One of our most favorite "baby Matthew" stories happened a few weeks ago. Mommy and Daddy were playing with you in the living room, and both ended up in the kitchen cooking. You were left to play. After awhile, it must have dawned on you that we were gone - and that we were in the kitchen, cooking without you. At all of 9 months you let out a distinct, indignant yelp and then you literally stormed into the kitchen. Yes, all the way from the living room we heard your purposeful, angry army crawl getting closer and closer and then you appeared, looking none too pleased, and demanding to be included. Oh Matthew, it was so cute!
And your sweetest habit is kisses. One morning when you were ten months old, I put you on our bed and told you to "go wake up Dada." To my surprise, you did exactly that - you crawled right over to him, made your way to his face, and planted kiss after kiss on his cheek and lips. Our hearts melted. To my further surprise, you did the same thing the following day, and again and again until now it's a tradition. You'll occasionally give Mama a kiss but oh, your Dada gets a kisses almost every time he sees you. And boy does he love them - a big grin and an "Oh, that's nice! That's very nice!" are his responses. Your latest is kissing the pages of the books we read - especially if there's a cow on them.

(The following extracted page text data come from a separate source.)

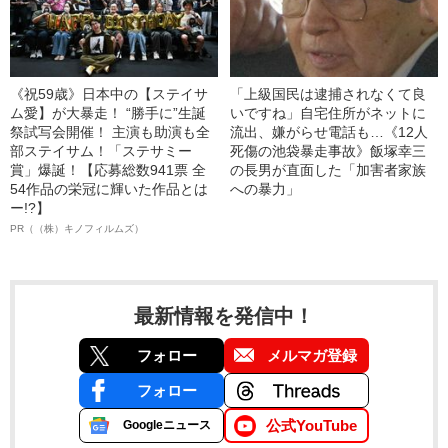
《祝59歳》日本中の【ステイサ
「上級国民は逮捕されなくて良
ム愛】が大暴走！ “勝手に”生誕
いですね」自宅住所がネットに
祭試写会開催！ 主演も助演も全
流出、嫌がらせ電話も…《12人
部ステイサム！「ステサミー
死傷の池袋暴走事故》飯塚幸三
賞」爆誕！【応募総数941票 全
の長男が直面した「加害者家族
54作品の栄冠に輝いた作品とは
への暴力」
ー!?】
PR（（株）キノフィルムズ）
最新情報を発信中！
フォロー
メルマガ登録
フォロー
公式YouTube
Googleニュース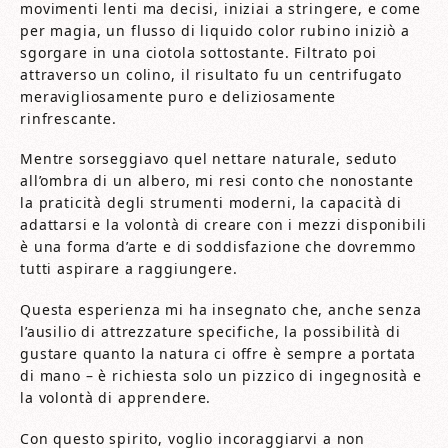
movimenti lenti ma decisi, iniziai a stringere, e come
per magia, un flusso di liquido color rubino iniziò a
sgorgare in una ciotola sottostante. Filtrato poi
attraverso un colino, il risultato fu un centrifugato
meravigliosamente puro e deliziosamente
rinfrescante.
Mentre sorseggiavo quel nettare naturale, seduto
all’ombra di un albero, mi resi conto che nonostante
la praticità degli strumenti moderni, la capacità di
adattarsi e la volontà di creare con i mezzi disponibili
è una forma d’arte e di soddisfazione che dovremmo
tutti aspirare a raggiungere.
Questa esperienza mi ha insegnato che, anche senza
l’ausilio di attrezzature specifiche, la possibilità di
gustare quanto la natura ci offre è sempre a portata
di mano – è richiesta solo un pizzico di ingegnosità e
la volontà di apprendere.
Con questo spirito, voglio incoraggiarvi a non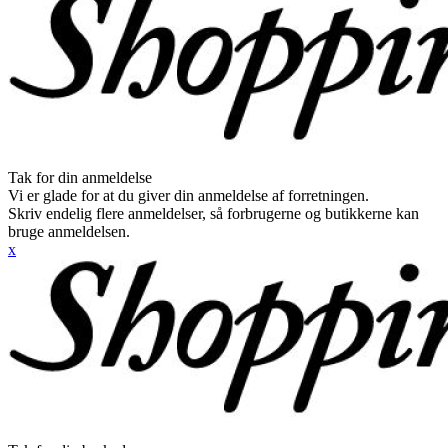
Tak for din anmeldelse
Vi er glade for at du giver din anmeldelse af forretningen.
Skriv endelig flere anmeldelser, så forbrugerne og butikkerne kan
bruge anmeldelsen.
x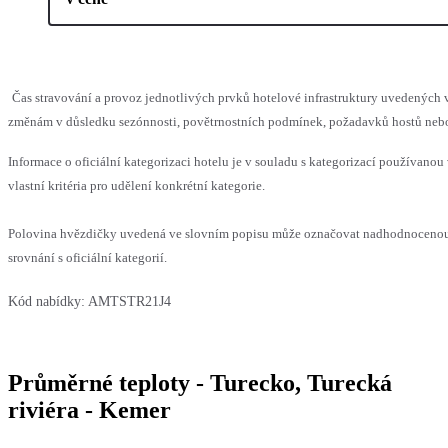
Čas stravování a provoz jednotlivých prvků hotelové infrastruktury uvedenýc
změnám v důsledku sezónnosti, povětrnostních podmínek, požadavků hostů nebo v
Informace o oficiální kategorizaci hotelu je v souladu s kategorizací používanou
vlastní kritéria pro udělení konkrétní kategorie.
Polovina hvězdičky uvedená ve slovním popisu může označovat nadhodnoceno
srovnání s oficiální kategorií.
Kód nabídky:
AMTSTR21J4
Průměrné teploty - Turecko, Turecká
riviéra - Kemer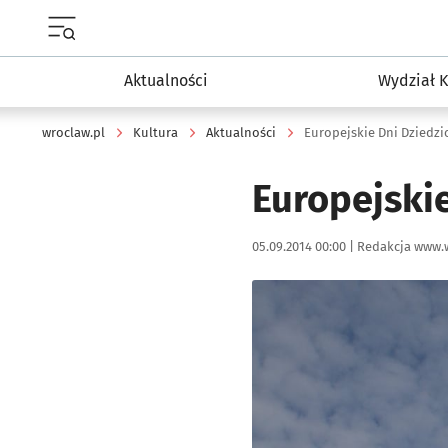
Menu główne portalu wroclaw.pl
Aktualności
Wydział K
wroclaw.pl
Kultura
Aktualności
Europejskie Dni Dziedzi
Europejski
Data publikacji:
Autor:
05.09.2014 00:00 |
Redakcja www.
Kliknij, aby powiększyć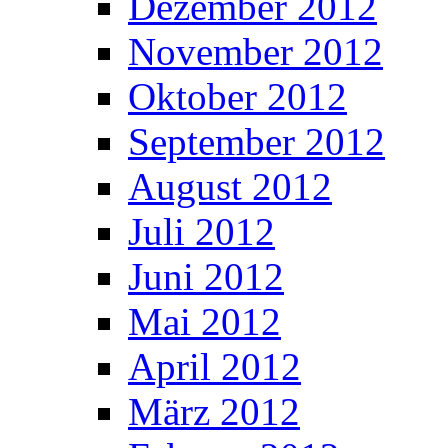
Dezember 2012
November 2012
Oktober 2012
September 2012
August 2012
Juli 2012
Juni 2012
Mai 2012
April 2012
März 2012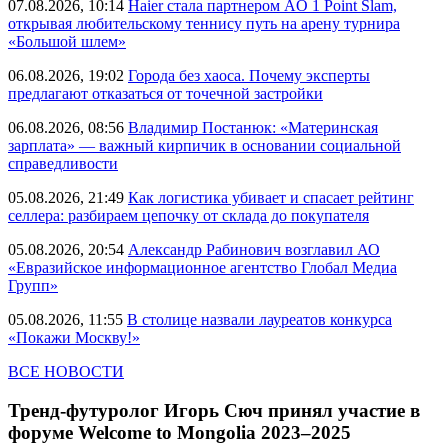
07.08.2026, 10:14
Haier стала партнером AO 1 Point Slam,
открывая любительскому теннису путь на арену турнира
«Большой шлем»
06.08.2026, 19:02
Города без хаоса. Почему эксперты
предлагают отказаться от точечной застройки
06.08.2026, 08:56
Владимир Постанюк: «Материнская
зарплата» — важный кирпичик в основании социальной
справедливости
05.08.2026, 21:49
Как логистика убивает и спасает рейтинг
селлера: разбираем цепочку от склада до покупателя
05.08.2026, 20:54
Александр Рабинович возглавил АО
«Евразийское информационное агентство Глобал Медиа
Групп»
05.08.2026, 11:55
В столице назвали лауреатов конкурса
«Покажи Москву!»
ВСЕ НОВОСТИ
Тренд-футуролог Игорь Сюч принял участие в
форуме Welcome to Mongolia 2023–2025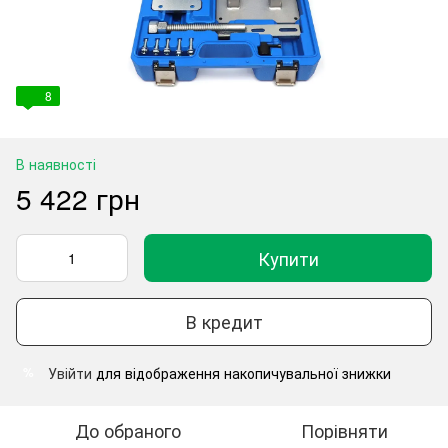
8
В наявності
5 422 грн
Купити
В кредит
Увійти
для відображення накопичувальної знижки
%
До обраного
Порівняти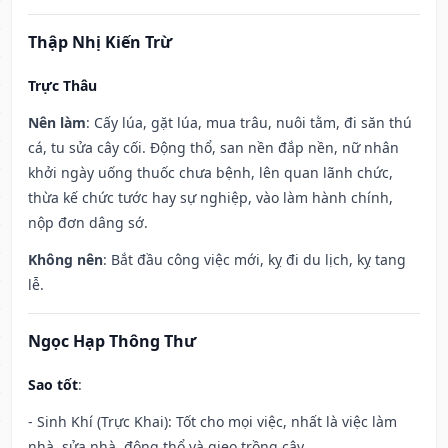
Thập Nhị Kiến Trừ
Trực Thâu
Nên làm
: Cấy lúa, gặt lúa, mua trâu, nuôi tằm, đi săn thú
cá, tu sửa cây cối. Động thổ, san nền đắp nền, nữ nhân
khởi ngày uống thuốc chưa bệnh, lên quan lãnh chức,
thừa kế chức tước hay sự nghiệp, vào làm hành chính,
nộp đơn dâng sớ.
Không nên
: Bắt đầu công việc mới, kỵ đi du lịch, kỵ tang
lễ.
Ngọc Hạp Thông Thư
Sao tốt
:
- Sinh Khí (Trực Khai): Tốt cho mọi việc, nhất là việc làm
nhà, sửa nhà, động thổ và gieo trồng cây.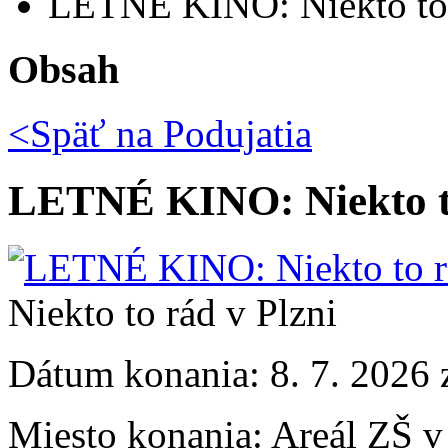
LETNÉ KINO: Niekto to 
Obsah
<Späť na
Podujatia
LETNÉ KINO: Niekto to
Niekto to rád v Plzni
Dátum konania:
8. 7. 2026 
Miesto konania:
Areál ZŠ v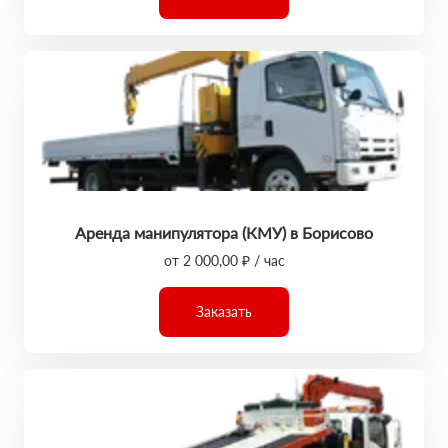
Аренда манипулятора (КМУ) в Борисово
от 2 000,00 ₽ / час
Заказать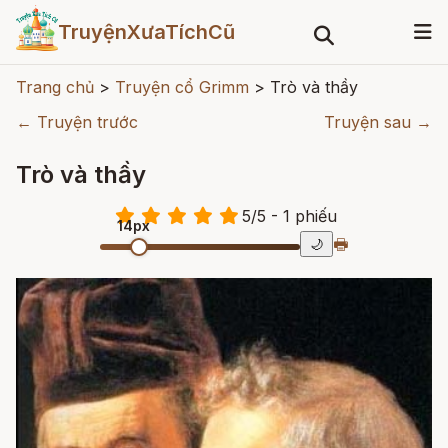
TruyệnXưaTíchCũ
Trang chủ
>
Truyện cổ Grimm
>
Trò và thầy
← Truyện trước
Truyện sau →
Trò và thầy
5
/
5
- 1
phiếu
14px
🖶
🌙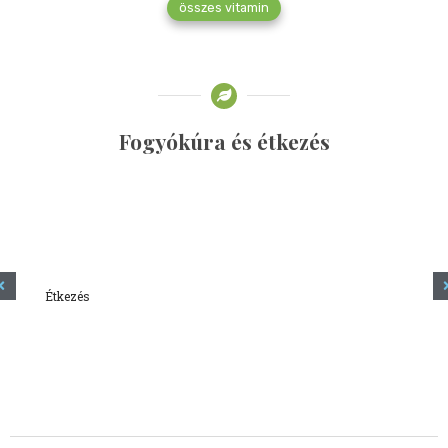
összes vitamin
Fogyókúra és étkezés
Étkezés
Minden amit tudni szeretnél a kefírről
2023.12.21.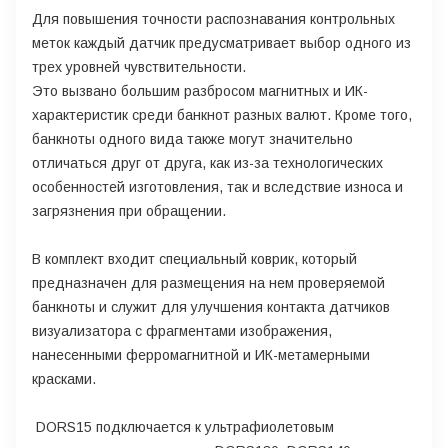
Для повышения точности распознавания контрольных
меток каждый датчик предусматривает выбор одного из
трех уровней чувствительности.
Это вызвано большим разбросом магнитных и ИК-
характеристик среди банкнот разных валют. Кроме того,
банкноты одного вида также могут значительно
отличаться друг от друга, как из-за технологических
особенностей изготовления, так и вследствие износа и
загрязнения при обращении.
В комплект входит специальный коврик, который
предназначен для размещения на нем проверяемой
банкноты и служит для улучшения контакта датчиков
визуализатора с фрагментами изображения,
нанесенными ферромагнитной и ИК-метамерными
красками.
DORS15 подключается к ультрафиолетовым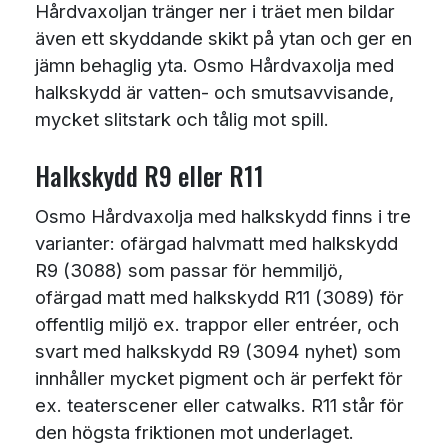
Hårdvaxoljan tränger ner i träet men bildar
även ett skyddande skikt på ytan och ger en
jämn behaglig yta. Osmo Hårdvaxolja med
halkskydd är vatten- och smutsavvisande,
mycket slitstark och tålig mot spill.
Halkskydd R9 eller R11
Osmo Hårdvaxolja med halkskydd finns i tre
varianter: ofärgad halvmatt med halkskydd
R9 (3088) som passar för hemmiljö,
ofärgad matt med halkskydd R11 (3089) för
offentlig miljö ex. trappor eller entréer, och
svart med halkskydd R9 (3094 nyhet) som
innhåller mycket pigment och är perfekt för
ex. teaterscener eller catwalks. R11 står för
den högsta friktionen mot underlaget.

Honey, I've failed to write down every cute story or quirk of your first ten months. After you finish your sigh of relief, please just know this: My days with you have been blissful and amazing. I miss you when you nap and get excited when you wake up. So does your Da-da, who will literally push me out of his way to be the one to greet you if he's home as you waken. I've always loved children... from my karate students to my French students in France, to my campers, my day-care charges, and my nanny-ee Ruthie. I've always thought they were sweet, almost-magical beings. But you... for me, you are like an angel sent into my arms, entrusted to my care. I don't think I deserved a baby as "good" or "easy" as you, and the few times you've ever been truly inconsolable have made my heart just ache for new parents with colicky or otherwise difficult babies. But your sweet, calm nature has made parenting you an absolute joy and privilege. Your firsts - your first purposeful smile (I called you a "lady killer"), the first time you said "Ma-ma," the first time you put your head on my chest for a snuggle, the first time you "gave Mama a kiss," the first time I heard your tiny baby voice laughing - have been the highest of highs for me, oh that I could bottle each one up and take it out to relive it on occasion.